We have a 3 node Elasticsearch cluster behind a AWS ELB. Our Java application communicates to the cluster using the Elasticsearch Java client pointing to the ELB.
We have been noticing that the application intermittently loses access to the cluster.

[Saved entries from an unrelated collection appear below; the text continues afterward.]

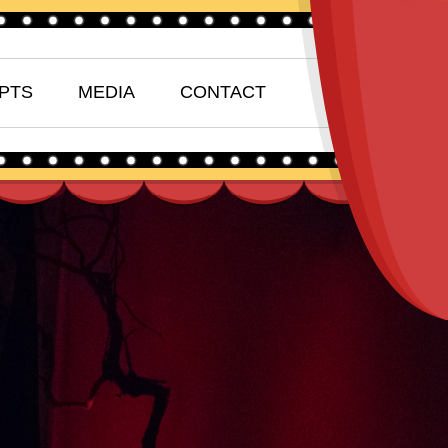
PTS
MEDIA
CONTACT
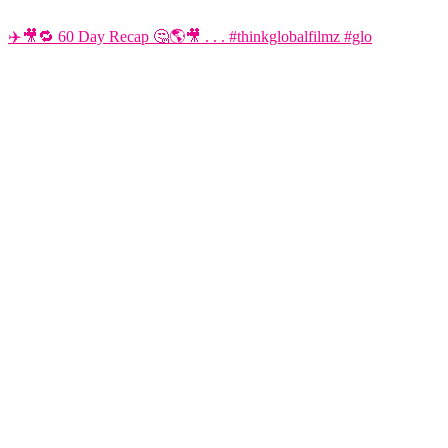
✈️🎥🔁 60 Day Recap 🤔🌎🎥 . . . #thinkglobalfilmz #glo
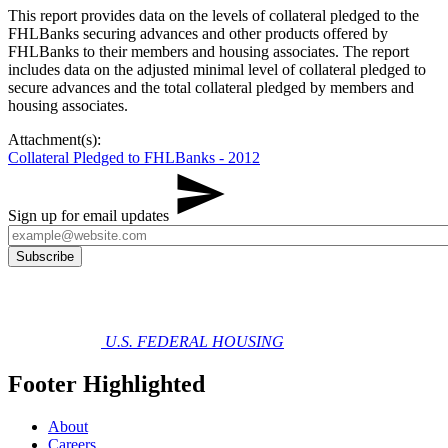
​This report provides data on the levels of collateral pledged to the
FHLBanks securing advances and other products offered by
FHLBanks to their members and housing associates. The report
includes data on the adjusted minimal level of collateral pledged to
secure advances and the total collateral pledged by members and
housing associates.​
Attachment(s):
Collateral Pledged to FHLBanks - 2012
Sign up for email updates
U.S. FEDERAL HOUSING
Footer Highlighted
About
Careers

There is no repeatable pattern to the disconnect, nor does the log messages on either end show any meaningful information on why the disconnect happened.
Typical log message in ES client (application) logs:
[ INFO] 2018-02-25 03:53:22,758 org.elasticsearch.client.transport - [Amiko Kobayashi] failed to get node info for [#transport#-1][localhost][inet[indexer.xxx.xxx.xxx.xxx/10.78.5.137:9300]], disconnecting...
org.elasticsearch.transport.ReceiveTimeoutTransportException: [][inet[indexer.xxx.xxx.xxx.xxx/10.78.5.137:9300]][cluster:monitor/nodes/info] request_id [151663] timed out after [5000ms]
at org.elasticsearch.transport.TransportService$TimeoutHandler.run(TransportService.java:529)
at java.util.concurrent.ThreadPoolExecutor.runWorker(ThreadPoolExecutor.java:1142)
at java.util.concurrent.ThreadPoolExecutor$Worker.run(ThreadPoolExecutor.java:617)
at java.lang.Thread.run(Thread.java:745)
Typical Log message in the ES nodes logs:
[2018-02-28 21:45:14,589][TRACE][transport.netty ] [xxx.xxx.xxx.xxx.xxx.xxx.xxx.xxx] close connection exception caught on transport layer [[id: 0xa52121cb, /10.78.5.120:19418 :> /10.78.5.115:9300]], disconnecting from relevant node
java.nio.channels.ClosedChannelException
at org.elasticsearch.common.netty.channel.socket.nio.AbstractNioWorker.cleanUpWriteBuffer(AbstractNioWorker.java:433)
at org.elasticsearch.common.netty.channel.socket.nio.AbstractNioWorker.close(AbstractNioWorker.java:373)
at org.elasticsearch.common.netty.channel.socket.nio.NioWorker.read(NioWorker.java:93)
at org.elasticsearch.common.netty.channel.socket.nio.AbstractNioWorker.process(AbstractNioWorker.java:108)
at org.elasticsearch.common.netty.channel.socket.nio.AbstractNioSelector.run(AbstractNioSelector.java:337)
at org.elasticsearch.common.netty.channel.socket.nio.AbstractNioWorker.run(AbstractNioWorker.java:89)
at org.elasticsearch.common.netty.channel.socket.nio.NioWorker.run(NioWorker.java:178)
at org.elasticsearch.common.netty.util.ThreadRenamingRunnable.run(ThreadRenamingRunnable.java:108)
at org.elasticsearch.common.netty.util.internal.DeadLockProofWorker$1.run(DeadLockProofWorker.java:42)
at java.util.concurrent.ThreadPoolExecutor.runWorker(ThreadPoolExecutor.java:1142)
at java.util.concurrent.ThreadPoolExecutor$Worker.run(ThreadPoolExecutor.java:617)
at java.lang.Thread.run(Thread.java:745)
Also worth noting that this issue has happened at idle time (with very little data in the cluster) and also happened when significant amount of data is being ingested. So it does not seem like load related.
Any ideas on which areas to focus investigation would be much appreciated.